Hiç doğum yapmamış olmak ya da ilk doğumunu 35 yaşından sonra yapmış olmak,
11 yaşından önce adet görmeye başlamış olmak,
55 yaşından sonra menopoza girmek,
Hiç emzirmemek ya da az emzirmek,
Düşük fizik aktivitede bulunmak,
Obez olmak,
Alkol tüketmek de klasik risk faktörleri arasında yer alıyor.

Prof. Dr.

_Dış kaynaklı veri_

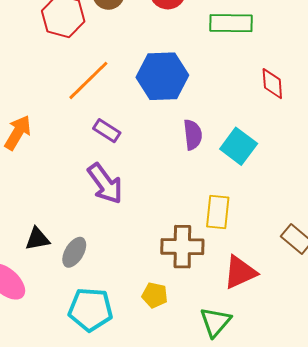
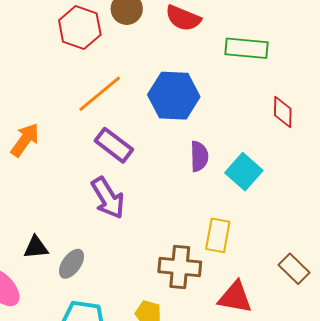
purple rectangle: (107, 131) -> (114, 145), size x1.4
red triangle: (240, 272) -> (235, 297), turned 30

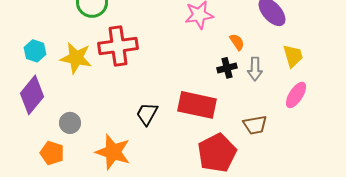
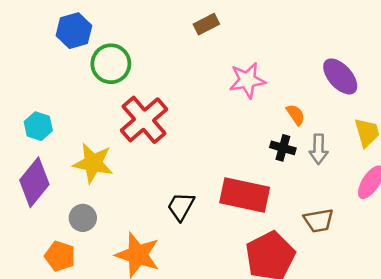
red cross: (118, 46) -> (144, 120), turned -33
yellow star: (76, 58) -> (93, 163), moved
black cross: (227, 68) -> (283, 148), turned 30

Güllüoğlu, bu son sayılan faktörlerden tek bir tanesinin bir kişide olmasının klinik olarak çok önemli bir risk artışı getirmediğini vurguladı. Ailesinde meme kanseri olan her kadının meme kanseri riskinin artmadığını belirten Güllüoğlu, ailede meme kanseri olan kadının akrabalık derecesinin (yakın/uzak), kanserin görüldüğü yaşın ve ailede ek başka kanserin görülüp görülmemesinin riski belirleyen faktörler olduğunu kaydetti.

Güllüoğlu bu konuyla ilgili olarak şunları söyledi: “Örneğin annesi 60 yaş civarı meme kanseri olmuş ancak başka akrabasında kanser görülmemiş bir kadının meme kanseri riskinin arttığı kesin olarak söylenemez. Yine ailesinde çok sayıda kadın akraba olmasına rağmen sadece bir teyze ya da halasında meme kanseri görülen kadının riskinin de çok yüksek olduğu söylenemez. Öte yandan ailesinde meme kanseri olan her kadının genetik test yaptırması da doğru bir yaklaşım değildir.

Gende kanser oluşturabilecek değişikliğin bulunma olasılığı hesaplanmış ve bu hesaba göre genetik değişiklik olasılığının yüksek bulunduğu kadınlarda bu testler yapılabilir. Ancak yine de bu kadınlarda dahi genetik danışmanlığın test öncesinde verilmesi testlerin yanlış anlaşılmasının önüne geçmektedir.”